### [How to complete this task]
When a line of the records contains "Boudreaux", copy it.
START Task material
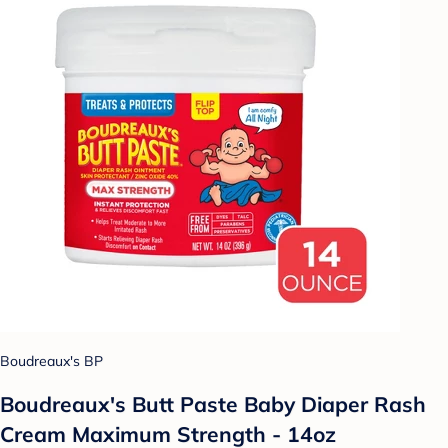
Boudreaux's BP
Boudreaux's Butt Paste Baby Diaper Rash
Cream Maximum Strength - 14oz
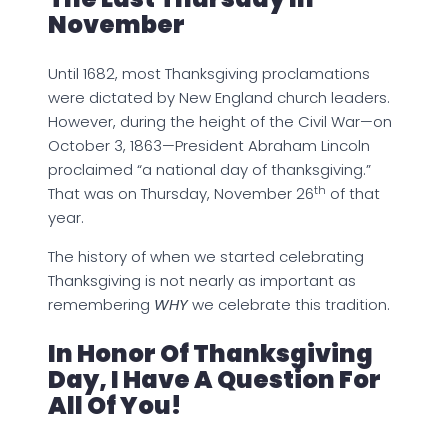
November
Until 1682, most Thanksgiving proclamations
were dictated by New England church leaders.
However, during the height of the Civil War—on
October 3, 1863—President Abraham Lincoln
proclaimed “a national day of thanksgiving.”
th
That was on Thursday, November 26
of that
year.
The history of when we started celebrating
Thanksgiving is not nearly as important as
remembering
WHY
we celebrate this tradition.
In Honor Of Thanksgiving
Day, I Have A Question For
All Of You!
END Task material
### [Finished task]
Boudreaux's BP
Boudreaux's Butt Paste Baby Diaper Rash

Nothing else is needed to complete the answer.